Rezeptgrundlagen: Zutaten und Vorbereitung

Die Basis des Berliner Pfannkuchenteigs ist ein luftiger Hefeteig, der durch die Gärung von frischer Hefe aufgeht. Die Kombination aus Weizenmehl, Butter, Zucker, Ei, Vanillezucker und Zitronenabrieb sorgt für Geschmack, Struktur und Geschmeidigkeit. Die genauen Mengen variieren je nach Quelle, jedoch ist das Grundprinzip überall das gleiche: Ein weicher, elastischer Teig, der gut gärt und sich gut rollen und ausstechen lässt.

Zutaten im Detail

  • Weizenmehl: Bietet die Grundstruktur des Teigs. In einigen Rezepten wird Dinkelmehl verwendet, um eine nussigere Note zu erzielen.
  • Frische Hefe: Gibt dem Teig seine luftige Konsistenz. Sie benötigt lauwarme Milch und Zucker, um aktiv zu werden.
  • Zucker und Vanillezucker: Sorgen für Süße und Aroma. In manchen Rezepten wird auch Zucker direkt in die Füllung gegeben.
  • Butter: Verleiht dem Teig Geschmeidigkeit und ein weiches Aroma. Sie wird in Flöckchen hinzugefügt und gut untergeknetet.
  • Eier: Fügen dem Teig Feuchtigkeit und Elastizität hinzu.
  • Zitronenabrieb: Wird in einigen Rezepten für eine frische Note verwendet.
  • Salz: Balanciert die Süße und unterstreicht die Aromen.
  • Milch: Wird zum Vorteig und zur Teigvorbereitung verwendet. Sie sollte lauwarm sein, um die Hefe nicht zu töten.
  • Marmelade oder Konfitüre: Die Füllung ist ein entscheidender Bestandteil. Erdbeere, Himbeere oder Aprikosenkonfitüre sind gängige Optionen.

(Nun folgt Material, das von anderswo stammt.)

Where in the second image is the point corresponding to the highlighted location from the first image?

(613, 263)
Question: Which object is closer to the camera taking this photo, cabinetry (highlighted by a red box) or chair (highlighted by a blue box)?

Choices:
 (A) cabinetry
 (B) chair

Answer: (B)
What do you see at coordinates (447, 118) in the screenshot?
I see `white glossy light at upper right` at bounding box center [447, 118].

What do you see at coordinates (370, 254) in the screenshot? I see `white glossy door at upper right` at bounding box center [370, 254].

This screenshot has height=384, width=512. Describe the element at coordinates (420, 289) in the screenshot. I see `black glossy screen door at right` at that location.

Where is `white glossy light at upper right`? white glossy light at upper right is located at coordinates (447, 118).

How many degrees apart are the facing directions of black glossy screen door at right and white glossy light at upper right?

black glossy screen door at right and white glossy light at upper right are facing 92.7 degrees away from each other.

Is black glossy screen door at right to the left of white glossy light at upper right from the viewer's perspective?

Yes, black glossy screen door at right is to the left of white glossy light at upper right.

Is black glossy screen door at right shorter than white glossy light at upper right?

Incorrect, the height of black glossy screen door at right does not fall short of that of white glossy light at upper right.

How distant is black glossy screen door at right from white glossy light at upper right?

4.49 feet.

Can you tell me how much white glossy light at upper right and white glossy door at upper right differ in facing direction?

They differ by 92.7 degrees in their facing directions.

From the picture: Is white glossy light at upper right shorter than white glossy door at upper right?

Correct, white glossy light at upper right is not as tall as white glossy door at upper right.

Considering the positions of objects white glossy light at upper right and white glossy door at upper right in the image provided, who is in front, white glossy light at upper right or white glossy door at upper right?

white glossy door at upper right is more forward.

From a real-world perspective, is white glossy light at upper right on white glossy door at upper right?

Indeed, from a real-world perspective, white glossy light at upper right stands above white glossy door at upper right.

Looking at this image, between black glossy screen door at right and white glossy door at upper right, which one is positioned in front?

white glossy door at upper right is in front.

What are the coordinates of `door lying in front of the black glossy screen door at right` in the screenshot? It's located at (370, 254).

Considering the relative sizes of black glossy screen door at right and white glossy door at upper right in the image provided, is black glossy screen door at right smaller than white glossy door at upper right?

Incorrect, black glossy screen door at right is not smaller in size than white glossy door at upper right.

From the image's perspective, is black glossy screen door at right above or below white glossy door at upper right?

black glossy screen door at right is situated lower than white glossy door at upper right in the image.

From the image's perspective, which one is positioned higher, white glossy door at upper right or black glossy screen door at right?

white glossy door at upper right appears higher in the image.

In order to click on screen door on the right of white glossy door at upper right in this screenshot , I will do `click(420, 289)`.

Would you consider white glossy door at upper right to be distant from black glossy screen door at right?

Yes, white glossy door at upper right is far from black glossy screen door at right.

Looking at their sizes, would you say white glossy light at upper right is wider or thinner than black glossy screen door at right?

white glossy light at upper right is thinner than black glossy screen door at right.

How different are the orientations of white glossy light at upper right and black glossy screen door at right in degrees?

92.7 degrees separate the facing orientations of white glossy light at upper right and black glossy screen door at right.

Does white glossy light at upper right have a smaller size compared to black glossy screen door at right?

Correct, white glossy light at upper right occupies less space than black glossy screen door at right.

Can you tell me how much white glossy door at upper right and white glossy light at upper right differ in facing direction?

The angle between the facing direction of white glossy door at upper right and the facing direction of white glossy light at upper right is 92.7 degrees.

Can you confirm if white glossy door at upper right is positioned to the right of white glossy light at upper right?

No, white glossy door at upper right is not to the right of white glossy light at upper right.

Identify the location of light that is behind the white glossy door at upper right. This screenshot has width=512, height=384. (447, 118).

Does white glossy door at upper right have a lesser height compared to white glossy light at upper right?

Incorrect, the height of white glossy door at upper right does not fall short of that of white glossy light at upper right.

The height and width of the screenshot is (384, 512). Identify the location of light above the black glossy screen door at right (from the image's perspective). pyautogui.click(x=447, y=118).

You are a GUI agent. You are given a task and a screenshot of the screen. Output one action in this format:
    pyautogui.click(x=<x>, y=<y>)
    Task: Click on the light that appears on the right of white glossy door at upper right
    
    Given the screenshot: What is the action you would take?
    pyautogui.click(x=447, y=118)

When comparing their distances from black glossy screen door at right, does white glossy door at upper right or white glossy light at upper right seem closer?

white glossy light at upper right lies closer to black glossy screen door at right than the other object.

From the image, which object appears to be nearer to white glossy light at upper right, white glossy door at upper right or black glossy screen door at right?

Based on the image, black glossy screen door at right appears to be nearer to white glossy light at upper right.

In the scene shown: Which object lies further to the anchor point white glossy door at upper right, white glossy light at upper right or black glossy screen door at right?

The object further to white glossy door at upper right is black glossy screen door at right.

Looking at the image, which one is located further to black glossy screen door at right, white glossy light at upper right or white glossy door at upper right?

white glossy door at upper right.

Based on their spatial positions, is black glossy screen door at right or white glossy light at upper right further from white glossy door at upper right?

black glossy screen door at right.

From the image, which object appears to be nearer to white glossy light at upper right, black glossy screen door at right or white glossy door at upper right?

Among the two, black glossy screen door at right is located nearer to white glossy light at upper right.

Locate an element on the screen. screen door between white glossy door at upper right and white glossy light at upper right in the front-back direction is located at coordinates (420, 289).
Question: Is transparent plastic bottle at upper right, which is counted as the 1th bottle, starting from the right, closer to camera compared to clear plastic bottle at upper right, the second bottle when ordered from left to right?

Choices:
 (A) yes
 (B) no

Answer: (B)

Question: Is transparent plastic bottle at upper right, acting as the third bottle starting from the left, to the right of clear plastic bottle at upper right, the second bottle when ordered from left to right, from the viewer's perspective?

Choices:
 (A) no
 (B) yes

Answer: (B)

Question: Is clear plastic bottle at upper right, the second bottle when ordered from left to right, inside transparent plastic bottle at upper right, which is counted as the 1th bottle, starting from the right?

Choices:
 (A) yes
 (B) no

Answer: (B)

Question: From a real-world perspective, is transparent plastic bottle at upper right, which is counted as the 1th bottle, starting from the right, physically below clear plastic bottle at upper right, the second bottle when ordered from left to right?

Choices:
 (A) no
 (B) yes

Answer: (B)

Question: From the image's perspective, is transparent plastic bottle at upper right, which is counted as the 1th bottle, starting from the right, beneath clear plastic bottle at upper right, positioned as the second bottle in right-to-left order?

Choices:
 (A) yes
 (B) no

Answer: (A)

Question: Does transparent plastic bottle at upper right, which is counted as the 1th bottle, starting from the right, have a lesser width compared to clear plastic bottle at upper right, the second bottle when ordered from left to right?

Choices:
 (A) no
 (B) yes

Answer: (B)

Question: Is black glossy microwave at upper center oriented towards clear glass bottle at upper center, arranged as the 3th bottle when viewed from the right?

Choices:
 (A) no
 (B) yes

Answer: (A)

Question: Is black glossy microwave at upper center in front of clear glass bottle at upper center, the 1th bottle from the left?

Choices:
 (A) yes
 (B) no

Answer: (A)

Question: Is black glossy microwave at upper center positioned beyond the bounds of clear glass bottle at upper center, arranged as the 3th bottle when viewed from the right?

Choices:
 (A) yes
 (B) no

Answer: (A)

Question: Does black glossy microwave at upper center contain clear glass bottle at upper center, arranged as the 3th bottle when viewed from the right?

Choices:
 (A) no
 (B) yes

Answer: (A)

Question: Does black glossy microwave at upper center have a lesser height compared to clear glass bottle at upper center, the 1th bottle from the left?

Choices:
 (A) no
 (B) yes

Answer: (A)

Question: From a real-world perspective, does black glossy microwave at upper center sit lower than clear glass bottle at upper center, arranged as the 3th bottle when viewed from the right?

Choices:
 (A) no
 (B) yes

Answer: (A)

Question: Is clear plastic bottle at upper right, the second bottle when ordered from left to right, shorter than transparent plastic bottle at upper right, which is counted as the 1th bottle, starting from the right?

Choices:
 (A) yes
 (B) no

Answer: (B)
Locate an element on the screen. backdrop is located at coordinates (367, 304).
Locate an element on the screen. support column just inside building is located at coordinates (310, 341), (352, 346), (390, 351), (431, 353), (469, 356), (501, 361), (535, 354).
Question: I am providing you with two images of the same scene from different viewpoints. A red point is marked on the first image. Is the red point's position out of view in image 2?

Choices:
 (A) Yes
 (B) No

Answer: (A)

Rezeptvarianten und Zubereitungsschritte

Die Zubereitung der Berliner Pfannkuchen folgt in den meisten Fällen einem ähnlichen Schema: Vorteig mit Hefe und Zucker anrühren, Mehl, Butter, Eier, Zucker und weitere Zutaten unterkneten, Teig gehen lassen, ausrollen, ausstechen, füllen und entweder frittieren oder backen. Im Folgenden wird ein klassisches Rezept beschrieben, das sich gut für Anfänger eignet.

Klassisches DDR-Rezept für Berliner Pfannkuchen

Zutaten (für ca. 24 Stück):

  • 500 g Weizenmehl
  • 21 g frische Hefe (½ Würfel)
  • 50 g Zucker
  • 50 g Butter
  • 1 Prise Salz
  • 1 TL Vanillezucker
  • 200 ml Milch
  • 1 Ei
  • ½ Päckchen geriebene Zitronenschale
  • Puderzucker (zum Bestreuen)
  • Erdbeermarmelade (zum Füllen)
  • 500 g Butterschmalz (alternativ Öl oder Pflanzenfett zum Ausbacken)

Zubereitung:

  1. Vorteig herstellen:
    In einer Schüssel Mehl mit einer Mulde formen. Die Hefe hineinbröckeln und mit etwas lauwarmer Milch und Zucker verrühren. 15 Minuten ruhen lassen, bis Blasen entstehen.

  2. Teig kneten:
    Restliche Milch, Zucker, Butter, Vanillezucker, Zitronenschale, Salz und das Ei hinzufügen. Alles zu einem geschmeidigen Teig kneten. Der Teig sollte elastisch und nicht klebrig sein.

  3. Gehen lassen:
    Den Teig abgedeckt an einem warmen Ort ca. 1 Stunde gehen lassen, bis er sich verdoppelt hat.

  4. Formen:
    Den Teig nochmals durchkneten, auf einer bemehlten Arbeitsfläche etwa 1–2 cm dick ausrollen. Kreise mit einem Ausstecher (etwa 8 cm Durchmesser) ausstechen.

  5. Füllen:
    Auf jedes Plätzchen einen Klecks Erdbeermarmelade setzen. Die Plätzchen mit Wasser bestreichen und mit einem zweiten Plätzchen abdecken. Die Ränder festdrücken, um eine Kugel mit Füllung zu erzeugen.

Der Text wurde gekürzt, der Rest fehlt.